Re: Homöopatische Mittel selbstgemacht, einfach und umsonst

Beitragvon pierroth » 23. Sep 2010, 16:36

Ich weiss, dass diese Methode funktioniert, eine liebe Freundin hat sie mehrfach erfolgreich angewendet, als sie das passende Mittel nicht zur Hand hatte.

Ich sehe darin allerdings ein ganz anderes Problem:
Die Homöopathie ist insgesamt schon aufgrund der Verdünnung jenseits der Avogadro'schen Zahl in den Augen Vieler unglaubwürdig. Wie würden die erst reagieren, wenn bekannt wird, dass wir hom. Arzneimittel per Gedanken schicken oder "herstellen" indem wir einen Namen und die Potenz auf einen Zettel schreiben? Dann würde die Hom. erst recht in die Esoterikschiene abgleiten und jegliche Glaubwürdigkeit verlieren.

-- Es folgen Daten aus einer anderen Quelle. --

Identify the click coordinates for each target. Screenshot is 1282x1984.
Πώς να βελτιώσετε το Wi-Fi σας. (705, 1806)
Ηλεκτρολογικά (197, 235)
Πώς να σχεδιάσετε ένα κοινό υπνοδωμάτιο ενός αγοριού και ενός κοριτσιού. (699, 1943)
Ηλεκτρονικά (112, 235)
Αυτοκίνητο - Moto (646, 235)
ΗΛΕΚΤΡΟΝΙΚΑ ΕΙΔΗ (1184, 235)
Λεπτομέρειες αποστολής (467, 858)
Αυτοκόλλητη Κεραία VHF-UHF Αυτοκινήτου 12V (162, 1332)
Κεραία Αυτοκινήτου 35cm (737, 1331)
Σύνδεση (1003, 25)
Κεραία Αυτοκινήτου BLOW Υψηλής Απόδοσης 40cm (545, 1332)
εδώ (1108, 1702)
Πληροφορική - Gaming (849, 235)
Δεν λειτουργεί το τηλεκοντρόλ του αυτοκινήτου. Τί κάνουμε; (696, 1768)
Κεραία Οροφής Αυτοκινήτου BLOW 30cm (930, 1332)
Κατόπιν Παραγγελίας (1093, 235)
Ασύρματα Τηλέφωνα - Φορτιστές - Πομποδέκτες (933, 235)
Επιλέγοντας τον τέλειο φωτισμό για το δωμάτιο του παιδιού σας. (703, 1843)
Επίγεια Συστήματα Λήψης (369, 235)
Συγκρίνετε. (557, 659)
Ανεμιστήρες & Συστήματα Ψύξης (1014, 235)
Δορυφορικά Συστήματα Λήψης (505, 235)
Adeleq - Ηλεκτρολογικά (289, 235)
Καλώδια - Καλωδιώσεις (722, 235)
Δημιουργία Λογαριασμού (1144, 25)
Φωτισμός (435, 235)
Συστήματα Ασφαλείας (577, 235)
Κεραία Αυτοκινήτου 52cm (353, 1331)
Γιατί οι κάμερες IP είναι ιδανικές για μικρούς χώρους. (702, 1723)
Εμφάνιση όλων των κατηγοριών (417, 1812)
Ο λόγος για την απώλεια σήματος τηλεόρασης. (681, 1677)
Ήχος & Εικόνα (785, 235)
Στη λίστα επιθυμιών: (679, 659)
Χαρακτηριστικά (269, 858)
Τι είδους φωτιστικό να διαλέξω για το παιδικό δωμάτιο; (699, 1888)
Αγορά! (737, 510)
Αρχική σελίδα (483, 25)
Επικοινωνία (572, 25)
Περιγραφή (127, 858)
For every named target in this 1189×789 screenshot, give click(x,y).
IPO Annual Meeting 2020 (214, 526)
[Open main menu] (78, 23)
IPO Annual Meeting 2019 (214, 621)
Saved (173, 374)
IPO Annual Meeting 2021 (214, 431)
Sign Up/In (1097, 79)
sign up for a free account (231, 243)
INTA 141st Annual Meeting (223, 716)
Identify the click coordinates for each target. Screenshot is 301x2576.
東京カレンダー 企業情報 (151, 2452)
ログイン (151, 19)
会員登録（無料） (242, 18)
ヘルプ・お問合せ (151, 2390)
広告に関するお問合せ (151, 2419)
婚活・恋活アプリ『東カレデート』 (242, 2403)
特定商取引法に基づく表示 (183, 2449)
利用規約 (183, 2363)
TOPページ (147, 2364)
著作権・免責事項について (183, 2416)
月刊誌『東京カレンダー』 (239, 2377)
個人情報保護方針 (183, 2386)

Diese Methode mag zwar im Akutfall nützlich sein, wenn sonst nichts Anderes verfügbar ist, für eine generelle Anwendbarkeit würden mir zunächst einfach die Grundlagen fehlen. D.h., hier fehlen Arzneimittelprüfungen um genau festzustellen, ob in diesem Fall die Wirksamkeit noch genauso ist, wie in der Materia Medica angegeben.

Ich sehe darin noch ein anderes Problem:
Nee, eigentlich zwei Probleme. Zum Einen: diese Herstellung von Arzneimitteln kann man zwar keinem Privatmenschen verbieten, jedoch dürfen die Homöopathen dies nicht, denn die Herstellung von Arzneimitteln, egal in welcher Form, ist nur der Pharmacie, bzw. den Apothekern gestattet. Zum Anderen sehe ich hier die Gefahr des Missbrauches von hom. Arzneimitteln, mit denen wir eh schon zu kämpfen haben.